→ ABOUT THIS EXERCISE: Please copy all of the records exactly, leaving nothing out.

[Dataset entries]
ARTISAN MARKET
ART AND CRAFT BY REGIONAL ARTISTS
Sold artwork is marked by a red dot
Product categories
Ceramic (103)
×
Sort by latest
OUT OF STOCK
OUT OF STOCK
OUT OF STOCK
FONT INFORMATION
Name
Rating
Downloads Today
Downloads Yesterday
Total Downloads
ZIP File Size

→ RESULT BELOW:
ARTISAN MARKET
ART AND CRAFT BY REGIONAL ARTISTS
Sold artwork is marked by a red dot
Product categories
Ceramic (103)
×
Sort by latest
OUT OF STOCK
OUT OF STOCK
OUT OF STOCK
FONT INFORMATION
Name
Rating
Downloads Today
Downloads Yesterday
Total Downloads
ZIP File Size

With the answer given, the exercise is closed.